_Problem requirements:_ Check each line of the listing for the string "Размер". Copy those where it appears.
-------- Given information
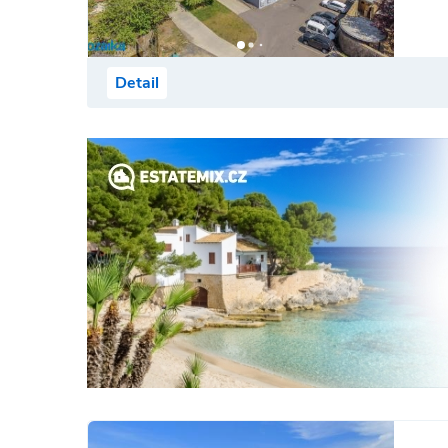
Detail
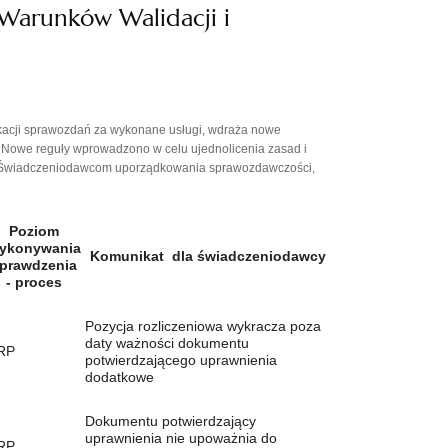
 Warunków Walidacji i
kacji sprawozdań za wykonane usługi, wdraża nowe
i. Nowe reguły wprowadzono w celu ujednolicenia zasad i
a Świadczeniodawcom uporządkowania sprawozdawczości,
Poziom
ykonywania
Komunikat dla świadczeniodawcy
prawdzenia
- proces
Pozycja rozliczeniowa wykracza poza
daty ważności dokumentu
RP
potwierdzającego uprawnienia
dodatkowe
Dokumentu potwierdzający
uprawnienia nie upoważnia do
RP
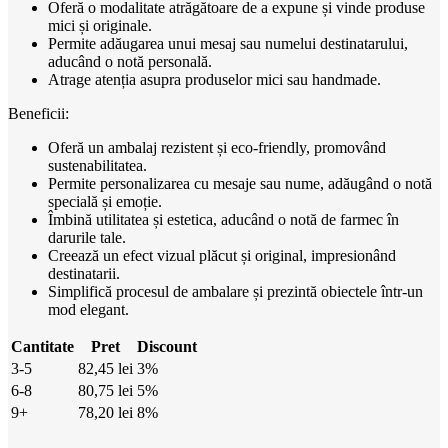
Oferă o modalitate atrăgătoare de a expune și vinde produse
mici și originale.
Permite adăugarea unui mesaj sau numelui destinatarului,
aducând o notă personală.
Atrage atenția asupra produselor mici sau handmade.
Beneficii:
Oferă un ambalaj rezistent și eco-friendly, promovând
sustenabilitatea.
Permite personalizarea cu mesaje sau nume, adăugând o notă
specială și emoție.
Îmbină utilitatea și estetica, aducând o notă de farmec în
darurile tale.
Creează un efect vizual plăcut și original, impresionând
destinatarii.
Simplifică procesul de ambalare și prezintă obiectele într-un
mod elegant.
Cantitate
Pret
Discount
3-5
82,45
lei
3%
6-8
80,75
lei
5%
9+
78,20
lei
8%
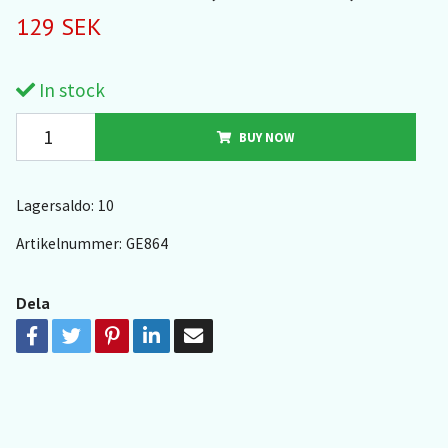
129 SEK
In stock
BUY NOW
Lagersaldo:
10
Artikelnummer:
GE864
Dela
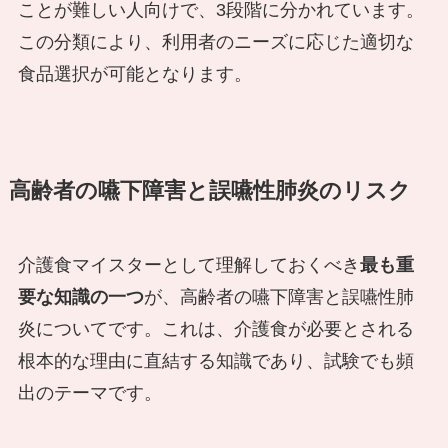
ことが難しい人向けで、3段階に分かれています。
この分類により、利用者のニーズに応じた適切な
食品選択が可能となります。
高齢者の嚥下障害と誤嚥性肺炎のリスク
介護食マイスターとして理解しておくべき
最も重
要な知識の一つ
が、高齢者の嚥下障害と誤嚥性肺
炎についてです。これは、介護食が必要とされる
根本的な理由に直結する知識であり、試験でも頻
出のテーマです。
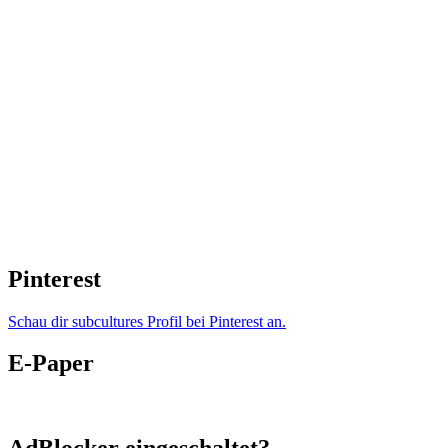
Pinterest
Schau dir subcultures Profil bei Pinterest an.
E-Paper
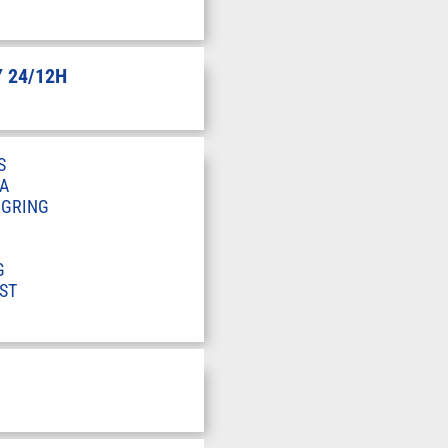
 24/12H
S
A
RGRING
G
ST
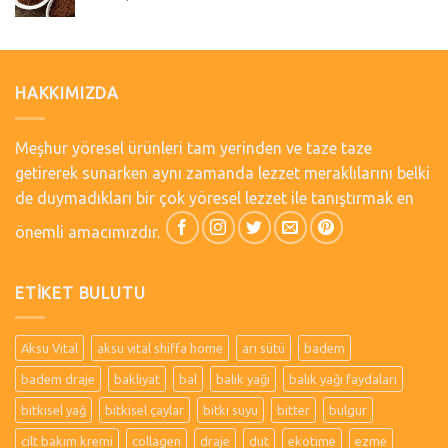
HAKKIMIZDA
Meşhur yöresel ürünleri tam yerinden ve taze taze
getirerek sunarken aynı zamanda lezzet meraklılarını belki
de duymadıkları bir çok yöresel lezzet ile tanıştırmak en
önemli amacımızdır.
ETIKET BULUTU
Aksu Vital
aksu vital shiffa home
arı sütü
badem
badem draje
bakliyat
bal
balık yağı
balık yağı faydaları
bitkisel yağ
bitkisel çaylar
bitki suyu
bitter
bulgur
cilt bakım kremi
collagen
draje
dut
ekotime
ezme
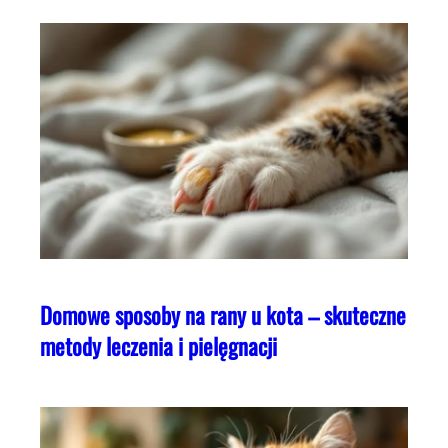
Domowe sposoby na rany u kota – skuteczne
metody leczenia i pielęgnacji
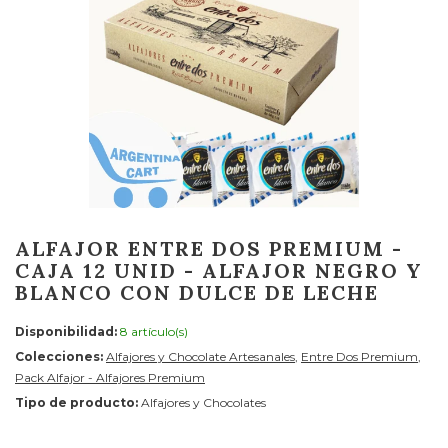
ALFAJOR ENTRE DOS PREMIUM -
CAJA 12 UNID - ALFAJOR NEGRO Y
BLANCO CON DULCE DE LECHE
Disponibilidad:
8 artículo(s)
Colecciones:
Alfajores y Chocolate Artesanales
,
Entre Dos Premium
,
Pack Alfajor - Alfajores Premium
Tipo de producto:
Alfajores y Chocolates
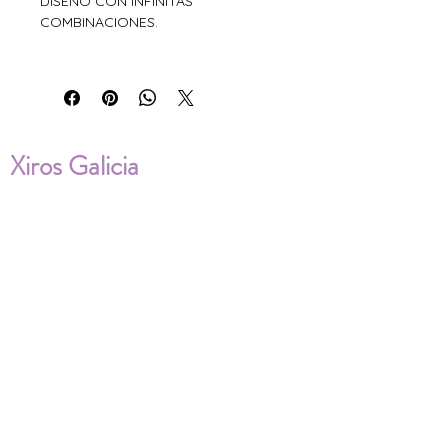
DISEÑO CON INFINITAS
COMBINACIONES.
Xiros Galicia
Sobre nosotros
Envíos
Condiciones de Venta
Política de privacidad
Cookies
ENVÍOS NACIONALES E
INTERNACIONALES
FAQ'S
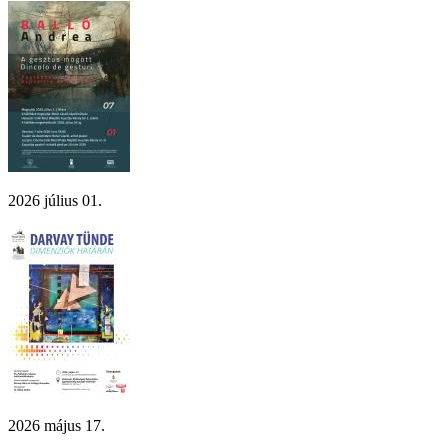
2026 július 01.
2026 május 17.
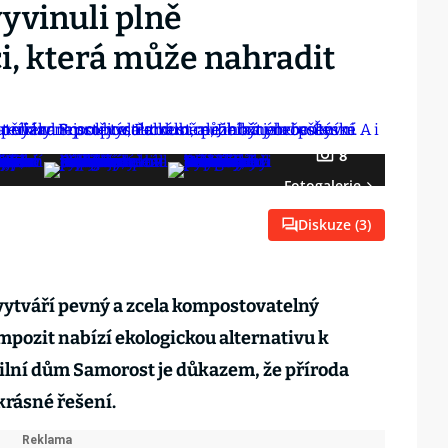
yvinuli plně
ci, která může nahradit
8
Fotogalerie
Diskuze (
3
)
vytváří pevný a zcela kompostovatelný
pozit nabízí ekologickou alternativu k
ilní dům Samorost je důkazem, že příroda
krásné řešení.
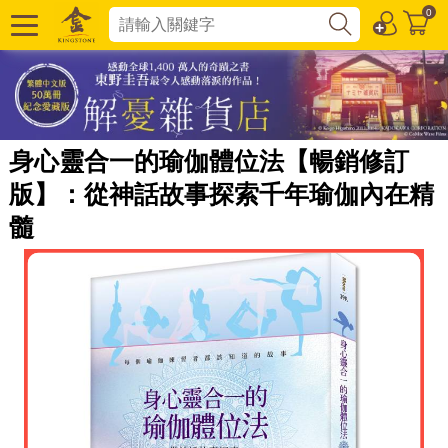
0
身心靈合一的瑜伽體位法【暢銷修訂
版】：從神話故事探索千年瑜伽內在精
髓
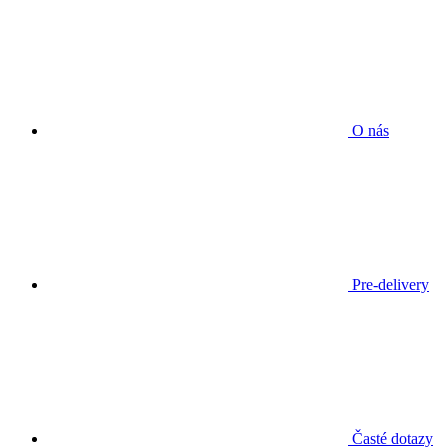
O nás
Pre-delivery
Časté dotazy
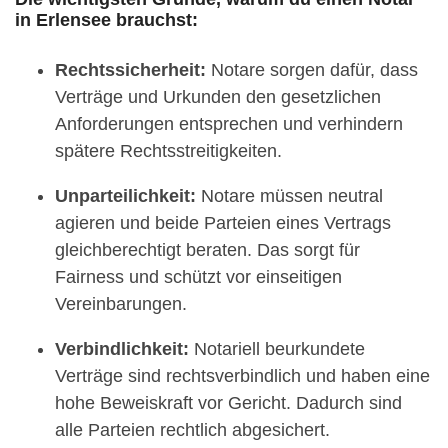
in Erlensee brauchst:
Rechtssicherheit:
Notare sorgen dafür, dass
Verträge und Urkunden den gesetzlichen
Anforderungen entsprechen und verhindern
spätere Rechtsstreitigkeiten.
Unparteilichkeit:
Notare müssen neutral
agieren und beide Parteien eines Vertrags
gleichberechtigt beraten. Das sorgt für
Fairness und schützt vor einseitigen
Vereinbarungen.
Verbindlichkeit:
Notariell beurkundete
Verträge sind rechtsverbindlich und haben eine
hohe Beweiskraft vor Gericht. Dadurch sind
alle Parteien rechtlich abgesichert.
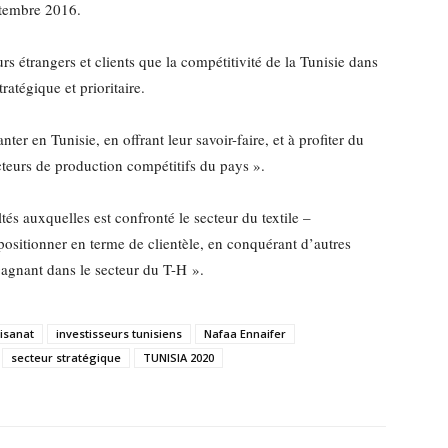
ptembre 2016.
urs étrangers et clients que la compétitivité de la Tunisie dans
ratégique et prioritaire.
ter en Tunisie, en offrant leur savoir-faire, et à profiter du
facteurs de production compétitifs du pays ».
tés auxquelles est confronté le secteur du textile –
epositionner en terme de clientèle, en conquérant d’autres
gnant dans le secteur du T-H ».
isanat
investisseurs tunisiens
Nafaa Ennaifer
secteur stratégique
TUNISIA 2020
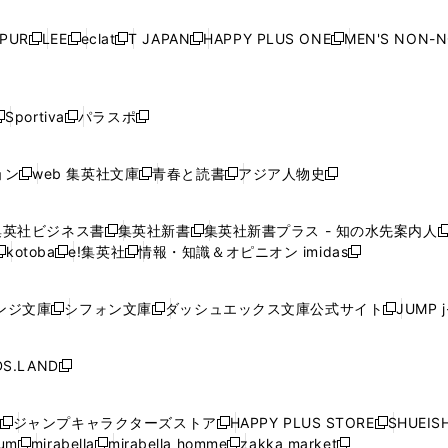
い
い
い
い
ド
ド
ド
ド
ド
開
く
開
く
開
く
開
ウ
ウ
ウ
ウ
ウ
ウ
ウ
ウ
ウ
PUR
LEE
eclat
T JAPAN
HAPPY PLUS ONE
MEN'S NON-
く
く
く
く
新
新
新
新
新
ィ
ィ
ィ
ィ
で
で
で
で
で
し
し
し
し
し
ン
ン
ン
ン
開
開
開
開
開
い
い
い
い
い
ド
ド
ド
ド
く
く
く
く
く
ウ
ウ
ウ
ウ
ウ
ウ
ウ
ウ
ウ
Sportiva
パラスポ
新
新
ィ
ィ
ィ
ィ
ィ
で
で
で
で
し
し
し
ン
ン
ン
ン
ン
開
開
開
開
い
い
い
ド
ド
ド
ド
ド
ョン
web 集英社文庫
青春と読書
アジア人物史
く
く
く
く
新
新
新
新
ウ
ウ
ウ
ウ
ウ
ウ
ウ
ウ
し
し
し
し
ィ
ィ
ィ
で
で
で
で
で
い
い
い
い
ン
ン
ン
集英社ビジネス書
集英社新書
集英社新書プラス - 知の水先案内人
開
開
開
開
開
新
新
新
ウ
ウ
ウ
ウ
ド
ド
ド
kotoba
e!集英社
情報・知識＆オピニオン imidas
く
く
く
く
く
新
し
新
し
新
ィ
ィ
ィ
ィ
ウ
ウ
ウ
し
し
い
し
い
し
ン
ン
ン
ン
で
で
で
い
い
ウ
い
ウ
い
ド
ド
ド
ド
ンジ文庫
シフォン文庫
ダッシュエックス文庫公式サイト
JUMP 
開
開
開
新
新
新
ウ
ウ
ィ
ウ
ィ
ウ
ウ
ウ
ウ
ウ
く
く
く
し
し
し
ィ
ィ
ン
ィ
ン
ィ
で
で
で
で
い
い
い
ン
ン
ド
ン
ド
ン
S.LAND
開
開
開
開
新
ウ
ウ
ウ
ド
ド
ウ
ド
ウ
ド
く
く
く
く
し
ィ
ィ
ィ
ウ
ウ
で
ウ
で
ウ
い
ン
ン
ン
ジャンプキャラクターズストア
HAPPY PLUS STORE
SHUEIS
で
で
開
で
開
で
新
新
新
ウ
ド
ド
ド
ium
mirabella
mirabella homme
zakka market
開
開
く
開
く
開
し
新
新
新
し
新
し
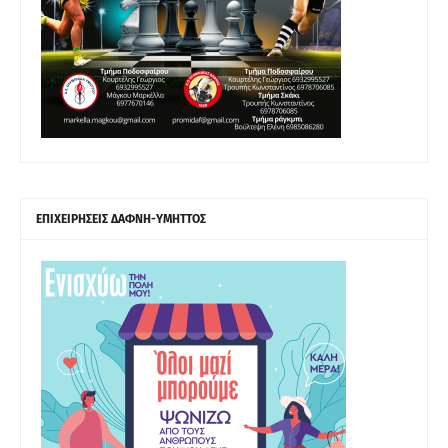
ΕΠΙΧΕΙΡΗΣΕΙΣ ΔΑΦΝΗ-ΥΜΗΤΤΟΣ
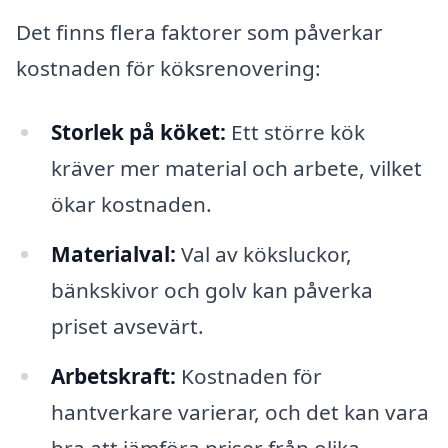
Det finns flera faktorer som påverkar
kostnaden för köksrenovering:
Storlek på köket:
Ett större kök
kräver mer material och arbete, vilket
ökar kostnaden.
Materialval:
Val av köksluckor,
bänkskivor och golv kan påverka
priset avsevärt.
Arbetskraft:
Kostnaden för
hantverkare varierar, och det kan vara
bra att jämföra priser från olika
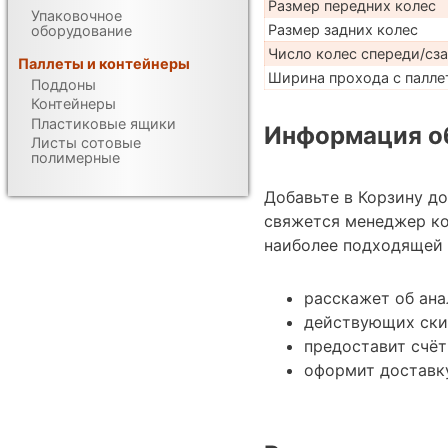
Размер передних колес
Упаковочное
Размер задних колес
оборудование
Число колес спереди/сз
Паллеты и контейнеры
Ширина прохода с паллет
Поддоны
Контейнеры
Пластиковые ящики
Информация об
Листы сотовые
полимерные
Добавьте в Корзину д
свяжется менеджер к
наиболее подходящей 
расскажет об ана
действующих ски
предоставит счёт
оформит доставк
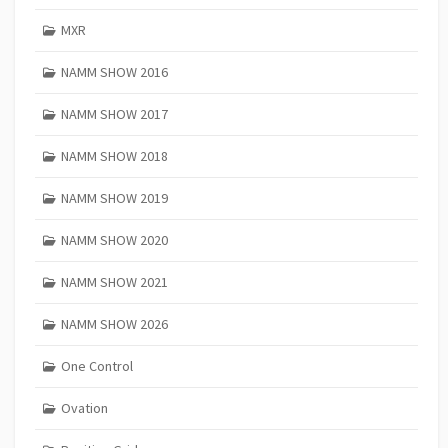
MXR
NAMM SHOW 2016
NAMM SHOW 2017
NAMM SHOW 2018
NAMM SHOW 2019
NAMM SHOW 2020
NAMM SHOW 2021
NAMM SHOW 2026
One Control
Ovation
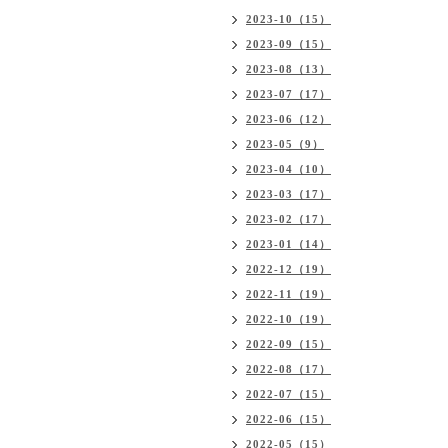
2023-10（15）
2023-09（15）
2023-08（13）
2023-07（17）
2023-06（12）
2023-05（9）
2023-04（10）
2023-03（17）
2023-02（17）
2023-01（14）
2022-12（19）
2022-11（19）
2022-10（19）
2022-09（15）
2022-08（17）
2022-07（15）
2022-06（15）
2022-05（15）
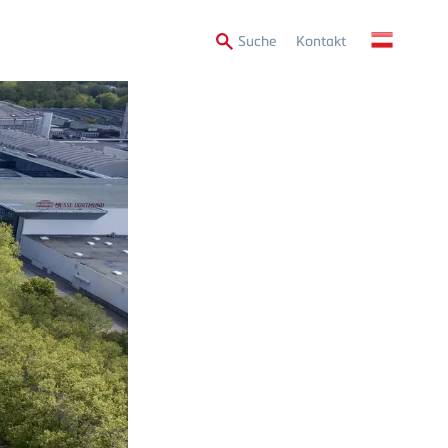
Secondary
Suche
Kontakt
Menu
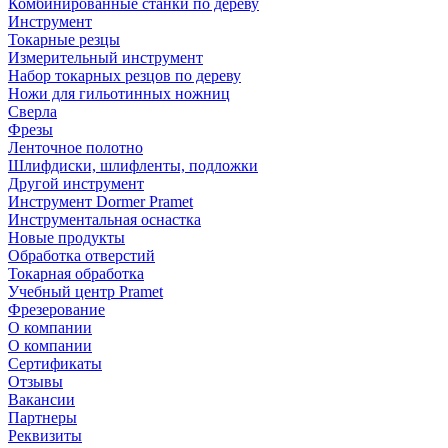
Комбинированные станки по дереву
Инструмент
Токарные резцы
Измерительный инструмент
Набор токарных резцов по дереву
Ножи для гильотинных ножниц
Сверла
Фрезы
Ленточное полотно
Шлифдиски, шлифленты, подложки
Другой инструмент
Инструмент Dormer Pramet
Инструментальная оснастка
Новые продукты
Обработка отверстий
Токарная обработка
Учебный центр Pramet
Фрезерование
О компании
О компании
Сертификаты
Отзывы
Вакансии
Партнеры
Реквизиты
----------------
_Exercise response:_
Размер передних колес
Размер задних колес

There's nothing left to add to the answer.